Coronavirus Market Volatility Did Not Dissuade ESG Demand | ETF Trends

Sustainable investing like those that track environmental, social, and governance, or ESG, principles have attracted more attention, and the latest trends show that the coronavirus has not put a dent in interest for these socially responsible investments.

“Research suggests that even during a pandemic and extreme market volatility, investors continue to be interested and swayed by ESG information. In other words, interest in ESG investing is not going anywhere, and investment professionals would be well-served by incorporating it into their practices,” Samantha Lamas, Behavioral Researcher at Morningstar, said in a note.

Morningstar’s director of sustainability research Jon Hale also noted in his Sustainable Funds U.S. Landscape Report that many “companies started off 2020 by issuing significant commitments to sustainability.” Meanwhile, asset flows into sustainable funds surged fourfold in 2019 alone and continue to attract record inflows so far this year. This has helped stave off fears that the ESG-theme may have been a passing fad or that investors would ditch the investments when the going got tough.

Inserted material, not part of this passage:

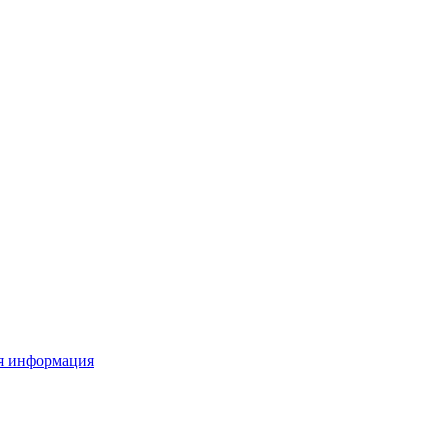
я информация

In its latest survey of investors who were setting up a retirement account framework during the beginning of the extreme market volatility caused by the Covid-19 pandemic, their choices showed that investors seemed to be influenced by a fund’s sustainability rating when making asset-allocation decisions and that identity priming isn’t needed to encourage people to invest with sustainability in mind.

The survey results showed that investors who had access to Morningstar fund options’ ESG information increased the average sustainability rating of their portfolios by a statistically significant amount compared with those who did not receive ESG-related information.

The researchers also found that the investment allocations in those with ESG information on fund options were less correlated with returns overall, which indicated that participants may have focused less on returns when they made their investment selections and paid greater attention to the global impact from their investment decisions.